Demystifying Downtown: an introduction

Downtown Houston gives a false impression of the city it represents. In fact, for the past couple of decades, Downtown has experienced the opposite of the rest of the region: while the city’s population has practically exploded and the metro has become a haven for both mega-corporations and immigrants seeking to flush money into a prosperous resource-driven economy, the Central Business District has stagnated and rotted. Whatever vitality that colored the city in the 1940s – before the Interstate Highway System – has fled to the suburbs. Downtown’s Manhattanized street grid, once filled to the brim with business, is now a high-density relic in a sea of dozens of no-density surface parking lots. Sure, a cluster of attractive award-winning skyscrapers continues to fuel Houston’s national image, but behind that facade is a disappointing story of extreme suburbanization and long-wasted opportunity.

Unfortunately, the story of Downtown Houston is not unfamiliar to many other Sunbelt cities across the country. For many places, urbanism simply ceased to exist for most of the latter half of the 20th century – and the more extreme the rate of growth, the more devastating the impact on the traditional city center. Houston’s economic boom in the late 1970s was nothing short of insane. The region built and then overbuilt, spreading the suburbs to their geographic extremes and sapping the Inner Loop dry of wealth. There are many lessons to be learned from Houston’s poor planning during this time period – and many of the city’s most troubled districts are a direct result of a failure to accommodate any sense of foresight into the region’s growth (not that I don’t have some forgiveness for the leaders at the time, any city would get overly excited about that sort of economic opportunity). I could go on extensively about the garden apartment problem, the food deserts, the suburbs lost in time… but the focus is on Downtown, which is quickly (and thankfully) seeing its fortunes change.

The primary theme of urban development for the 20th century was suburbanization. In the 21st, it will be reurbanization. The suburbs have been ousted as an inefficient and undesirable form of land-use policy. Their propagation has created a society where most are forced to become dependent on homes that are isolated, cheaply built and expensive to occupy (especially when transportation costs are taken into account). These cookie-cutter developments lack a sense of community and force individuals to rely on their vehicles – and the traffic that they create – to have any sort of life whatsoever. This is especially prevalent in Houston, where thousands upon thousands are forced to endure grueling rush hour traffic, accidents ranging from inconvenient to deadly, and psychological degradation that breeds road rage and stress.
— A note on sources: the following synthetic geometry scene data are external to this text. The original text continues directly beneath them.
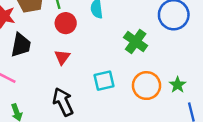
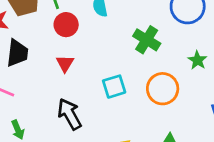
green star: (178, 85) -> (197, 60), moved

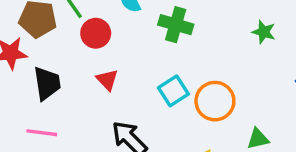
green cross: (147, 40) -> (176, 25), moved
orange circle: (163, 89) -> (215, 101), moved

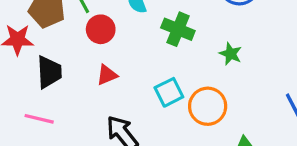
green star: (264, 32) -> (231, 54), moved
red triangle: (107, 80) -> (107, 75), turned 45

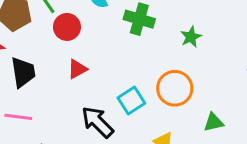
green star: (231, 54) -> (191, 37), turned 30
cyan square: (169, 92) -> (131, 100), moved

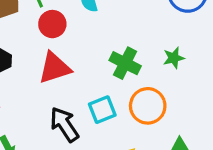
green cross: (139, 19) -> (125, 63), moved
red triangle: (77, 69) -> (55, 68), size x1.6

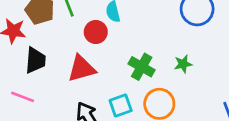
red circle: (52, 24) -> (96, 32), moved

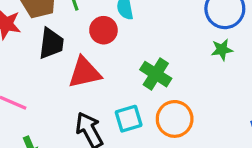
black trapezoid: (35, 60) -> (51, 43), moved
green star: (183, 64) -> (222, 50), moved

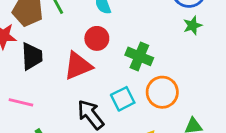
red circle: (103, 30) -> (97, 38), moved
black trapezoid: (51, 43) -> (32, 56), moved

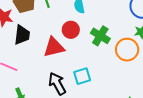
green cross: (139, 56) -> (100, 36), moved
orange circle: (162, 92) -> (127, 50), moved

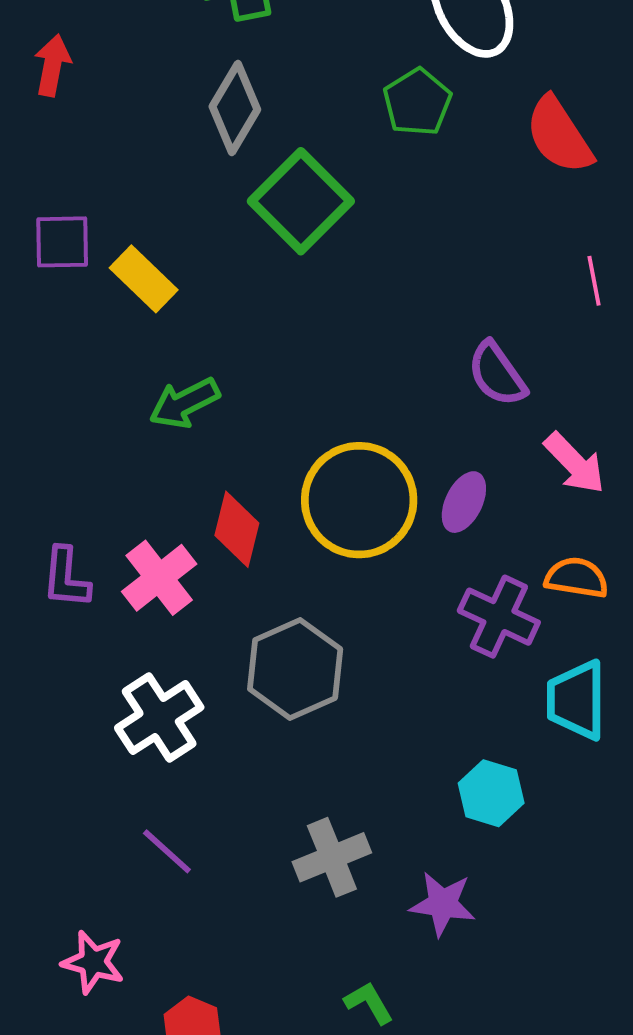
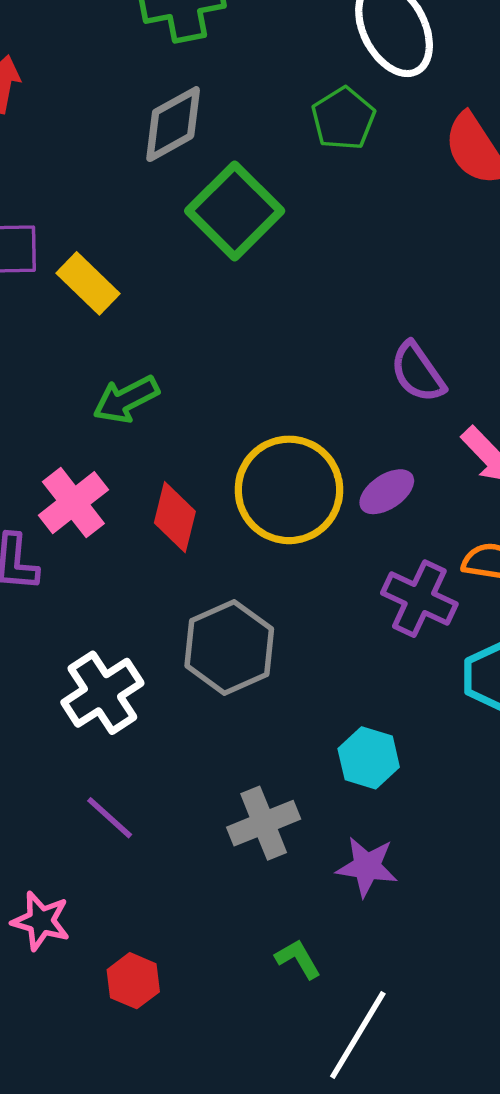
gray diamond: (235, 108) -> (173, 124), turned 30
purple ellipse: (464, 502) -> (387, 492), turned 30
pink cross: (159, 578) -> (73, 503), moved
cyan hexagon: (491, 793) -> (369, 758), moved

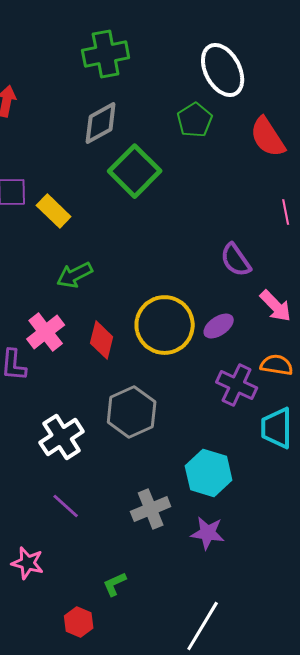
cyan hexagon: (369, 758) -> (209, 473), size x1.4
green L-shape: (298, 959) -> (115, 584), moved, turned -84
red hexagon: (133, 981) -> (79, 622), moved

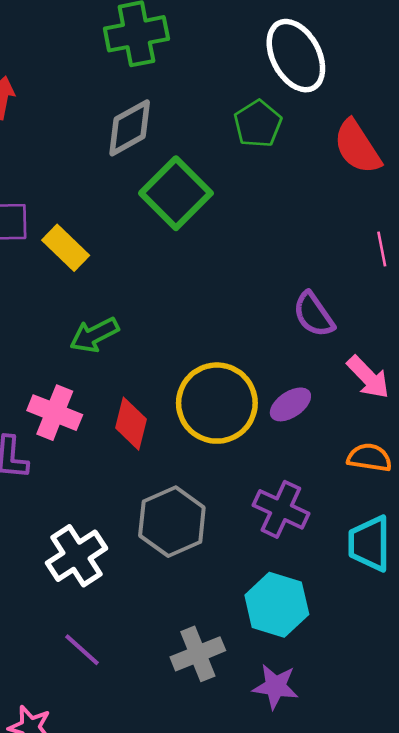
pink cross: (46, 332) -> (55, 413), turned -30
purple cross: (237, 385) -> (281, 509), moved

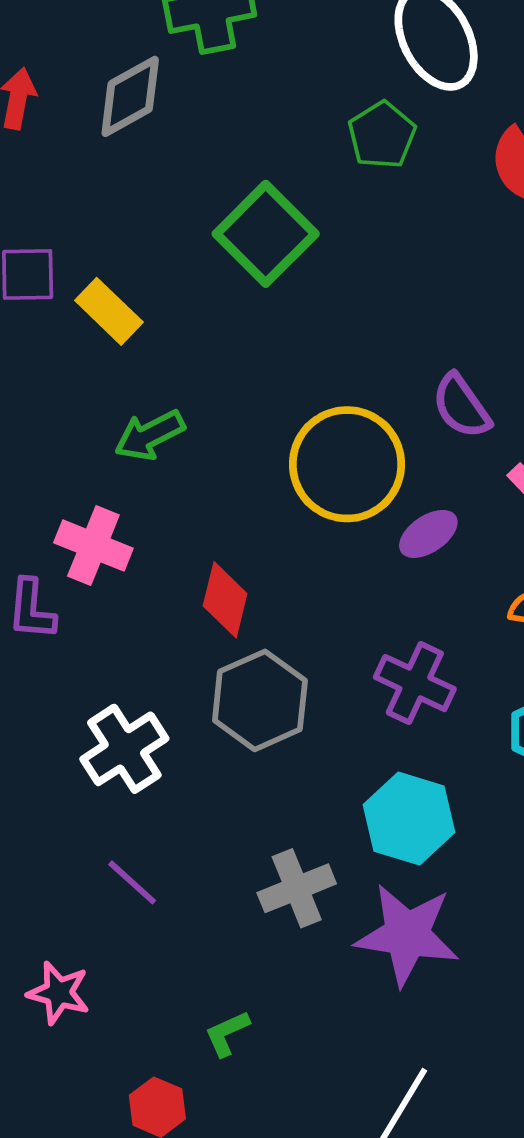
gray diamond: (130, 128) -> (130, 96), moved
yellow circle: (217, 403) -> (347, 464), moved
red diamond: (131, 424) -> (225, 600), moved
purple star: (275, 687) -> (407, 935), size x1.6

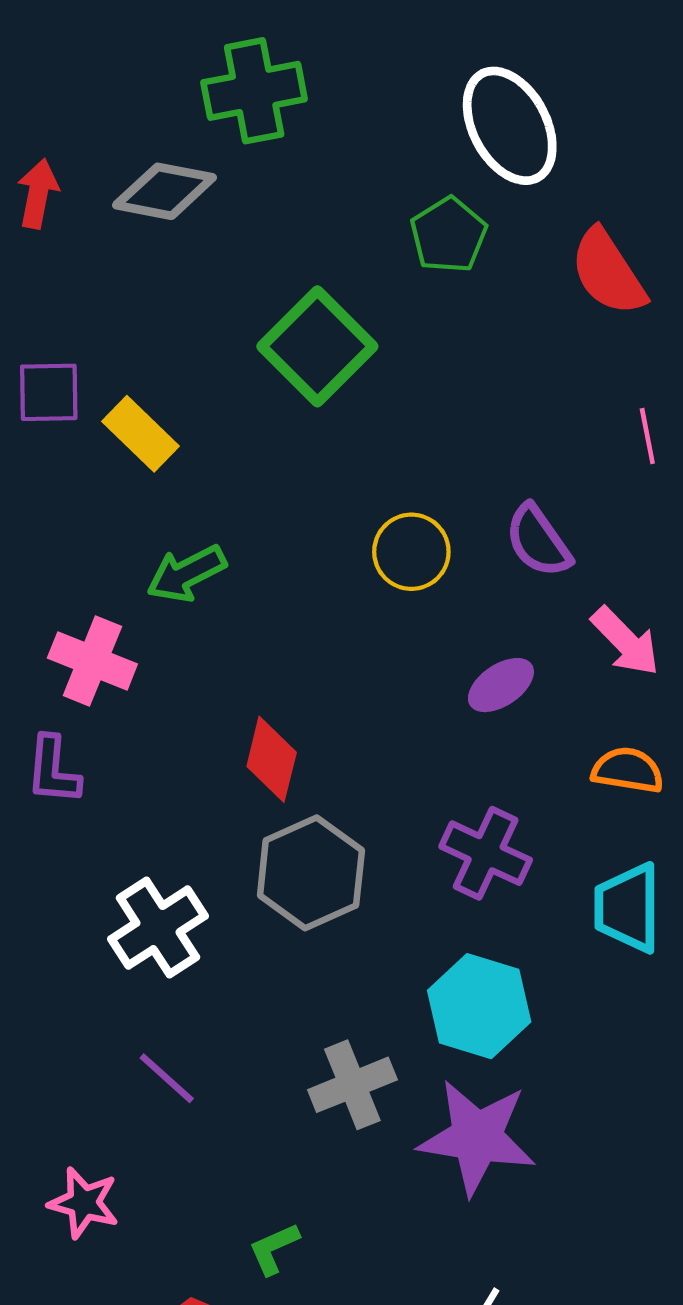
gray diamond: (130, 96) -> (165, 191), turned 40
yellow circle: (347, 464) -> (411, 552), moved, size x0.6
pink cross: (93, 546) -> (92, 661), moved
The most recent development boom has seen a sudden reinvestment in Houston’s densest districts – Downtown, Midtown, Montrose, Upper Kirby and Uptown. After decades of development being focused almost exclusively on suburban tracts at the edge of the metropolitan area, traditional density has become fashionable again. Indeed, this animation is especially useful at portraying the sea change:

Residential is fast approaching the Downtown core. Indeed, this is in no small part due to efforts by the municipal government, especially a new residential incentive that provides a hefty per-unit discount to developers who construct apartments in the city center. However, supplanting surface parking lots and derelict warehouses with new upper-class residential projects is a tall order. A lot of additional efforts will have to be undertaken to ensure the success of any sort of revitalization vision for Downtown. At the moment, the city center simply isn’t poised to take full advantage of pro-development economic conditions. Downtown lacks grocery stores and basic retail (barber shops, dry cleaners and the like) amongst other things. And, of course, the oversupply of surface parking lots severely detracts from the district’s walkability.
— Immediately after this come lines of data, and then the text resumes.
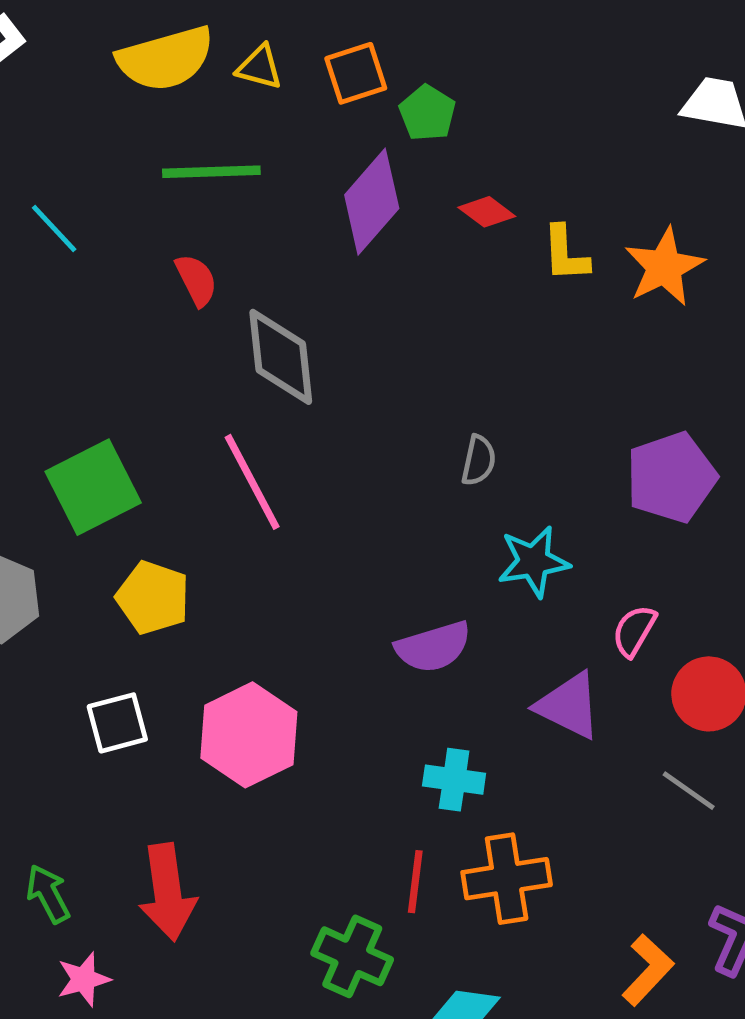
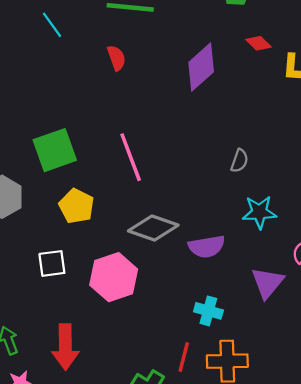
purple diamond: (372, 202) -> (201, 67), moved
gray diamond: (281, 357) -> (153, 228), moved, turned -72
purple triangle: (569, 706) -> (267, 283), turned 36

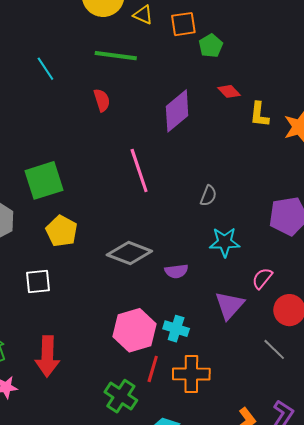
pink line: (131, 157) -> (139, 171), moved
purple semicircle: (207, 247) -> (176, 271), size x0.7
pink hexagon: (114, 277) -> (134, 330), moved

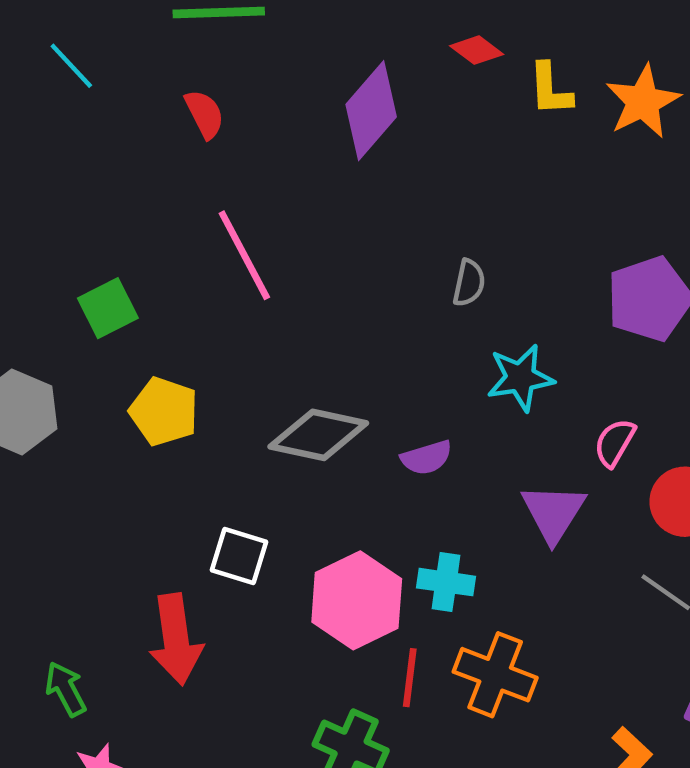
pink line: (139, 171) -> (244, 255), moved
green square: (44, 180) -> (108, 308), size x0.7
white square: (38, 281) -> (239, 556), moved, turned 32
red arrow: (47, 356) -> (176, 639), moved
orange cross: (191, 374) -> (495, 675), turned 30

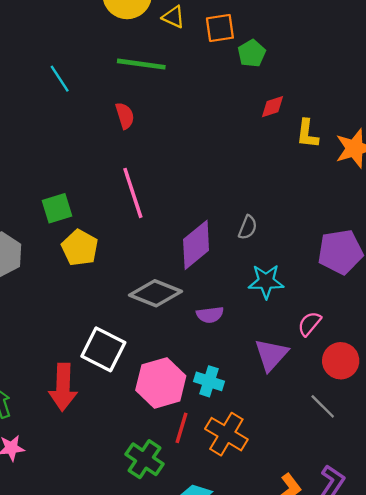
red diamond: (477, 50) -> (272, 107), turned -64
purple diamond: (371, 111) -> (196, 245), moved
yellow pentagon: (164, 411) -> (80, 248), moved
white square: (239, 556) -> (103, 349), size x1.4

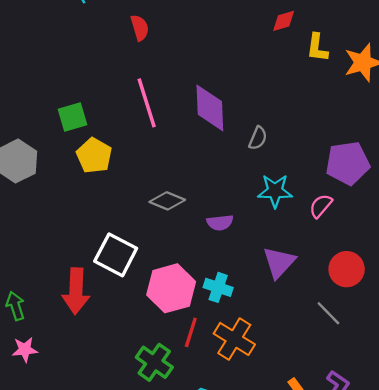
purple diamond: (196, 245) -> (210, 108), moved, turned -54
gray diamond: (156, 293) -> (167, 201), size x0.7
pink semicircle: (309, 324) -> (321, 206), moved

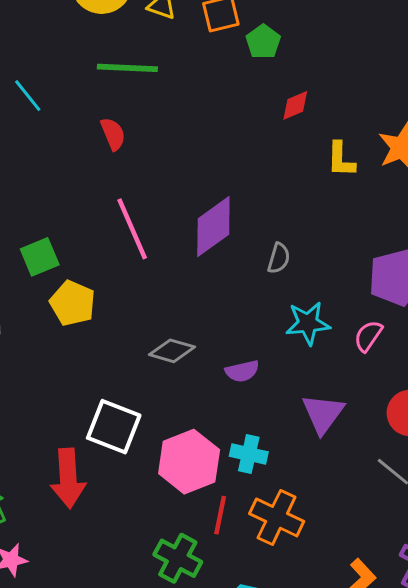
yellow L-shape: (317, 48) -> (341, 159), moved
purple diamond: (210, 108) -> (213, 227), turned 63

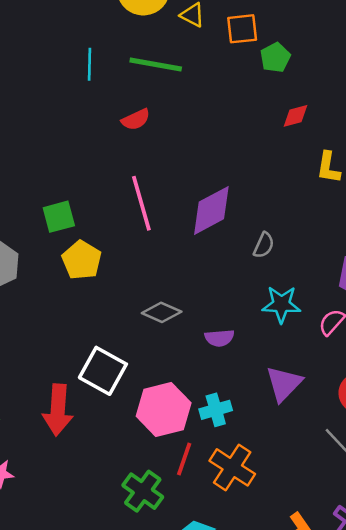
cyan line: (28, 96) -> (90, 64), moved, turned 32
red semicircle: (113, 134) -> (136, 120), turned 80
cyan cross: (249, 454) -> (216, 410), turned -36

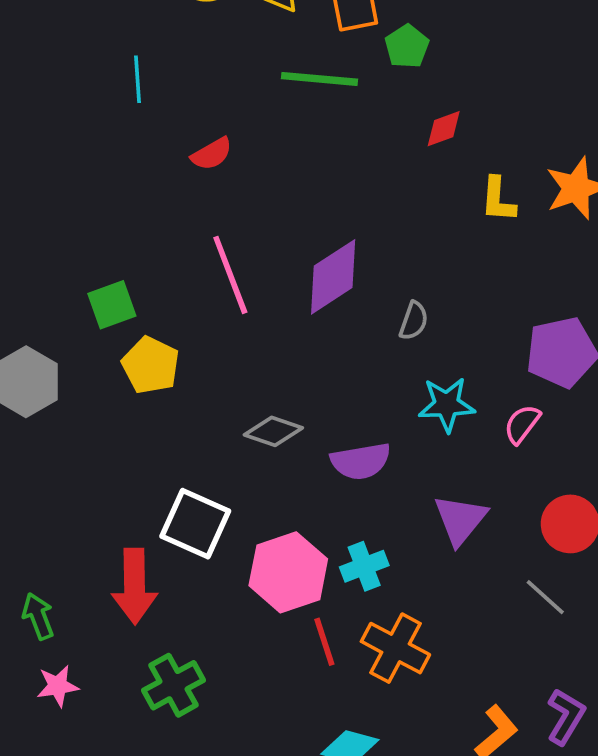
green line: (156, 64) -> (319, 79), moved
purple semicircle: (219, 338) -> (361, 461), size x1.4
red line: (184, 459) -> (324, 642), turned -32
green cross: (143, 491) -> (173, 685), moved, turned 30

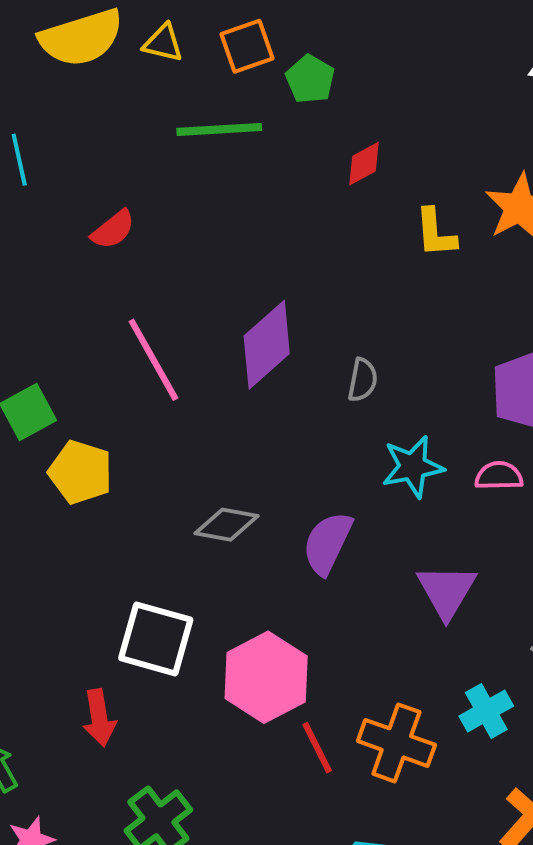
pink semicircle: (522, 424) -> (499, 476), turned 60
purple semicircle: (361, 461) -> (327, 543), turned 134
cyan cross: (364, 566) -> (486, 711), moved
red arrow: (135, 586) -> (99, 718), size x0.7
It can be safely assumed that, with time, the basic residential amenities that Downtown lacks will come with the new development. However, if the City of Houston truly wants to turn the CBD from a really big office park into a bustling high-density neighborhood, it’ll have to take some significant initiative. Over the next few months, I’ll present a number of ideas that I feel could help turn Downtown into a mixed-use gem. These include:

  • Establishing dedicated retail and shopping districts that provide a true walkable experience.
  • Beautifying traditional vehicular entrances to Downtown, especially on the northside of the district.
  • De-spaghettifying and rebuilding the freeway infrastructure that surrounds Downtown as well as mitigating the impact of these concrete monoliths on inter-neighborhood transportation and interaction.
  • Turning the stretch of the Buffalo Bayou that traverses Downtown into a unique asset to the city.

Houston is among America’s next generation of great cities. However, our lack of a proper urban core – or the mixed-use amenities that Americans are increasingly demanding – will only work to our detriment. What does it mean when Houston is considered one of the most ugly and pedestrian unfriendly cities in the nation? It means this city become unattractive to the newcomers that fuel its economy. And while most outside of Texas far overexaggerate Houston’s negative attributes (and often completely ignore its positive qualities), it’s still important that this city emphasize the availability of a lifestyle that isn’t rooted in the suburbs – an urban approach to city living which is quickly becoming the norm across the nation. Houston should be a city where both the urbanist and suburbanist can live in harmony. A reinvigorated Downtown will go a long way to making that a reality.